Basics of Web – Minimal Guide

Hosting a web site isn’t substantially different from providing any other network service. A daemon listens for connections on TCP port 80 (the HTTP standard), accepts requests for documents, and transmits them to the requesting user’s browser. Many of these documents are generated on the fly in conjunction with databases and application frameworks, but that’s incidental to the underlying HTTP protocol.

Resource locations on the web

Information on the Internet is organized into an architecture defined by the Internet Society (ISOC). This well-intended (albeit committee-minded) organization helps ensure consistency and interoperability throughout the Internet.
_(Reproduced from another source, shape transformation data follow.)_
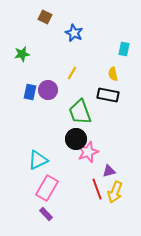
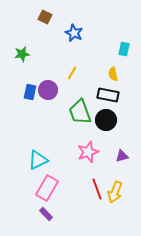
black circle: moved 30 px right, 19 px up
purple triangle: moved 13 px right, 15 px up
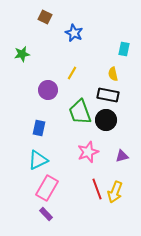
blue rectangle: moved 9 px right, 36 px down
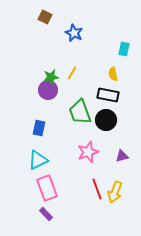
green star: moved 29 px right, 23 px down
pink rectangle: rotated 50 degrees counterclockwise
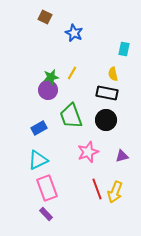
black rectangle: moved 1 px left, 2 px up
green trapezoid: moved 9 px left, 4 px down
blue rectangle: rotated 49 degrees clockwise
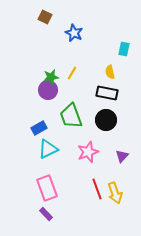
yellow semicircle: moved 3 px left, 2 px up
purple triangle: rotated 32 degrees counterclockwise
cyan triangle: moved 10 px right, 11 px up
yellow arrow: moved 1 px down; rotated 40 degrees counterclockwise
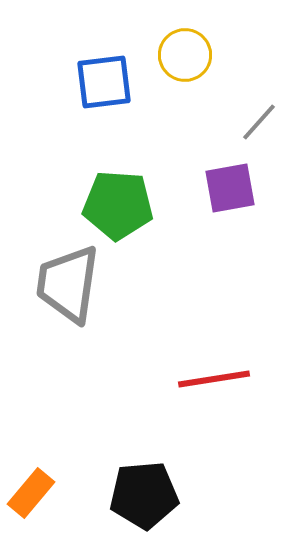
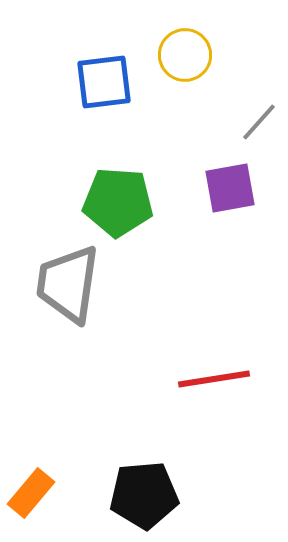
green pentagon: moved 3 px up
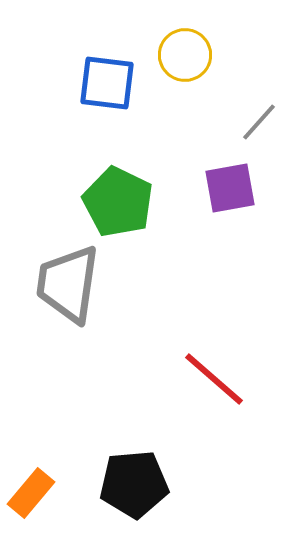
blue square: moved 3 px right, 1 px down; rotated 14 degrees clockwise
green pentagon: rotated 22 degrees clockwise
red line: rotated 50 degrees clockwise
black pentagon: moved 10 px left, 11 px up
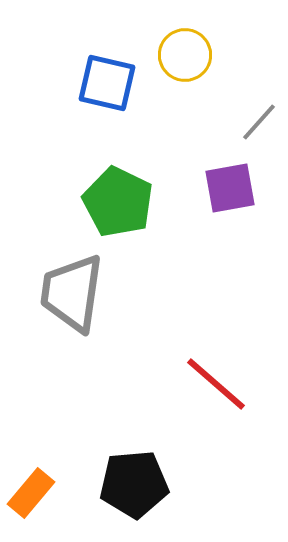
blue square: rotated 6 degrees clockwise
gray trapezoid: moved 4 px right, 9 px down
red line: moved 2 px right, 5 px down
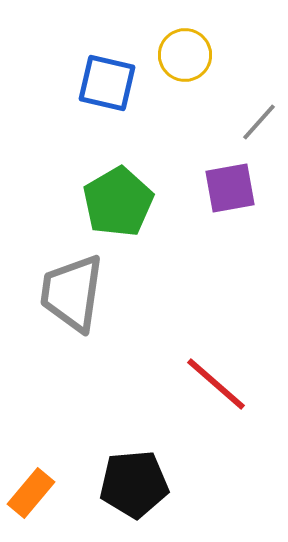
green pentagon: rotated 16 degrees clockwise
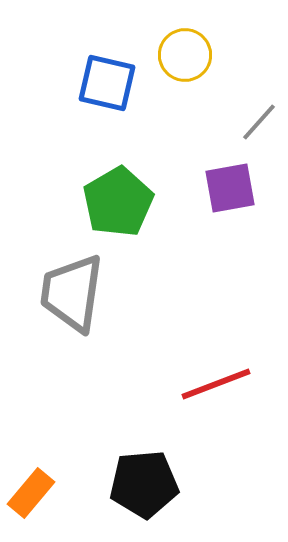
red line: rotated 62 degrees counterclockwise
black pentagon: moved 10 px right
ISOC defines three primary ways to identify a resource: Uniform Resource Identifiers (URIs), Uniform Resource Locators (URLs), and Uniform Resource Names (URNs).

So what’s the difference?

URLs tell you how to locate a resource by describing its primary access mechanism (e.g., http://example.com).
URNs identify (“name“) a resource without implying its location or telling you how to access it (e.g., urn:isbn:0-13-020601-6).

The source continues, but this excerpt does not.